■ Task: Below are the records; give again exactly the line with "0.75 Liter (35,93 € * / 1 Liter)", the line with "Lieferzeit ca. 1-3 Tage**", and each line that lies between them, and nothing besides.

------ Source data

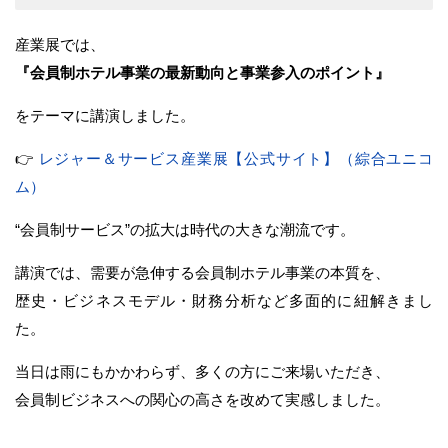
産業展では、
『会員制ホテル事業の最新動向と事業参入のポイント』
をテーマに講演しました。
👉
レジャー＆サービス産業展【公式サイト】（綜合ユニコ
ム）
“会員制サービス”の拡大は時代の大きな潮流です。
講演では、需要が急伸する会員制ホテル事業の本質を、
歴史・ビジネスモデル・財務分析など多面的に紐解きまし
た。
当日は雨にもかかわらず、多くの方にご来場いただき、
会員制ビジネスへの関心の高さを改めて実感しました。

------------
------ Source data

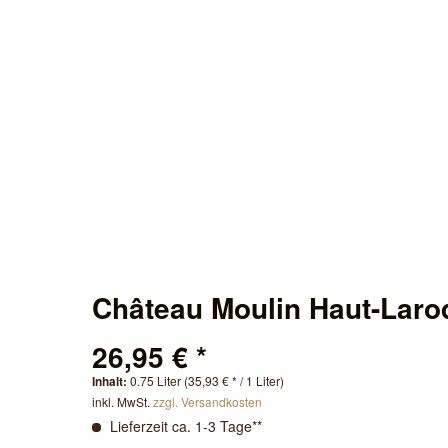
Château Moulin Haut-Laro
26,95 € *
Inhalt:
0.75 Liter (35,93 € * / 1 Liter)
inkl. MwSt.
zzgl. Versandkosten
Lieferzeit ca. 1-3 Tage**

------------

■ Result for this exercise:
0.75 Liter (35,93 € * / 1 Liter)
inkl. MwSt.
zzgl. Versandkosten
Lieferzeit ca. 1-3 Tage**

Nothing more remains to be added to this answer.